Project Cars’ career mode has never been its strong suit, and Project Cars 2 only nudged this aspect of the game forward slightly. For this new title, the career mode has received a big boost thanks to the inclusion of in-game credits (there are no microtransactions) that can be spent on car upgrades. Whether you want to own a fleet of cars or stick with a few favorites, they can be upgraded through the different tiers of racing performance so you don’t have to leave them behind as you climb up the game’s curated ladder of events through 10 car classes.
Experience points and credits are won by completing various race objectives, and these are thankfully not restricted to just grabbing a podium finish. Hitting a certain speed, overtaking a minimum number of vehicles, and good driving confer rewards that move your career forward. Credits can also be used to unlock future events if you just want a change of pace from the current series you’re racing in. Best of all, what you do in other areas of the game earns you XP and credits for your career – a welcome design decision in keeping with the series’ spirit that doesn’t cordon off the game’s various modes.

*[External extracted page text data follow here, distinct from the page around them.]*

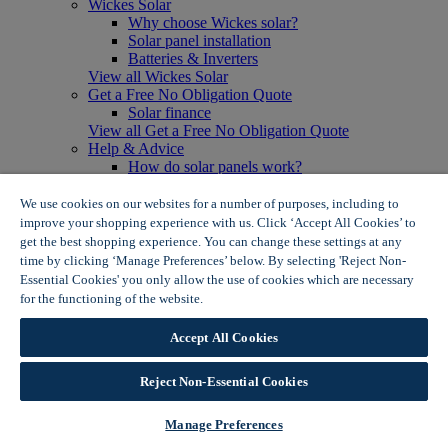
Wickes Solar
Why choose Wickes solar?
Solar panel installation
Batteries & Inverters
View all Wickes Solar
Get a Free No Obligation Quote
Solar finance
View all Get a Free No Obligation Quote
Help & Advice
How do solar panels work?
Solar energy- advantages & disadvantages
Solar panel myth busting
We use cookies on our websites for a number of purposes, including to
View all Help & Advice
improve your shopping experience with us. Click ‘Accept All Cookies’ to
Offers
get the best shopping experience. You can change these settings at any
Summer Savers
time by clicking ‘Manage Preferences’ below. By selecting 'Reject Non-
Garden Offers
Essential Cookies' you only allow the use of cookies which are necessary
Tiles & Flooring Offers
for the functioning of the website.
Wickes Cookie Policy
Garden Shed Offers
Woodcare Offers
Accept All Cookies
View More
View all Summer Savers
Great Offers
Reject Non-Essential Cookies
Internal Door Offers
Building Materials Offers
Manage Preferences
Interior Paint Offers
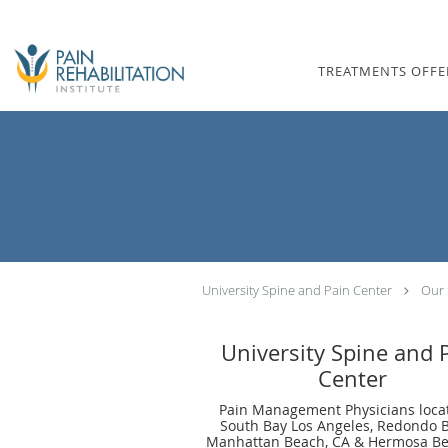
Skip to main content
TREATMENTS OFFE
University Spine and Pain Center
Our 
University Spine and 
Center
Pain Management Physicians loca
South Bay Los Angeles, Redondo 
Manhattan Beach, CA & Hermosa Be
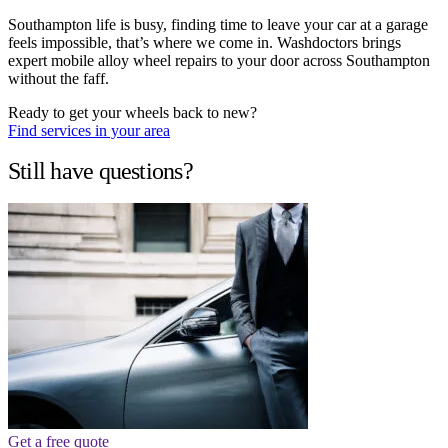
Southampton life is busy, finding time to leave your car at a garage
feels impossible, that’s where we come in. Washdoctors brings
expert mobile alloy wheel repairs to your door across Southampton
without the faff.
Ready to get your wheels back to new?
Find services in your area
Still have questions?
Get a free quote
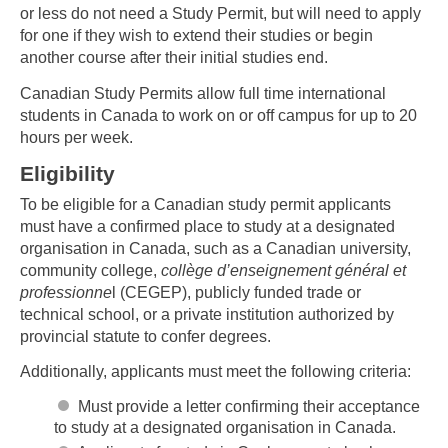
or less do not need a Study Permit, but will need to apply
for one if they wish to extend their studies or begin
another course after their initial studies end.
Canadian Study Permits allow full time international
students in Canada to work on or off campus for up to 20
hours per week.
Eligibility
To be eligible for a Canadian study permit applicants
must have a confirmed place to study at a designated
organisation in Canada, such as a Canadian university,
community college,
collège d’enseignement général et
professionne
l (CEGEP), publicly funded trade or
technical school, or a private institution authorized by
provincial statute to confer degrees.
Additionally, applicants must meet the following criteria:
Must provide a letter confirming their acceptance
to study at a designated organisation in Canada.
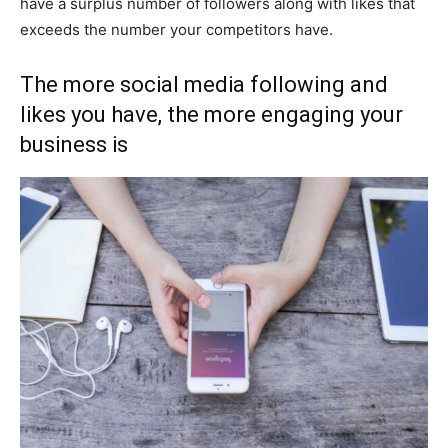
have a surplus number of followers along with likes that
exceeds the number your competitors have.
The more social media following and
likes you have, the more engaging your
business is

Even if you’re not the world’s most dangerous racer, Project Cars 3’s online multiplayer has incentives for you to try it out – even if it’s only for XP and credits. The new Rivals MP mode joins the Quick Race (with multiple levels of matchmaking) and Scheduled Events online options to deliver daily, weekly, and monthly challenges. These are asynchronous, so you’re not necessarily racing directly against others, but you are still pushing yourself to perform so you can earn better rewards. It’s the kind of single-player online feature that titles like Madden and FIFA have included.
As good as Project Cars 3 is sounding on paper, we haven’t gotten our hands on the title to see what the cars feel like. I wasn’t completely satisfied with different cars’ handling in the last game, but Slightly Mad says it’s been working on this aspect of the title, and in particular to make racing with a controller a better experience. Shoring up this and other gameplay areas such as smarter and more consistent driving by A.I. cars are important factors in judging exactly how far this series has come.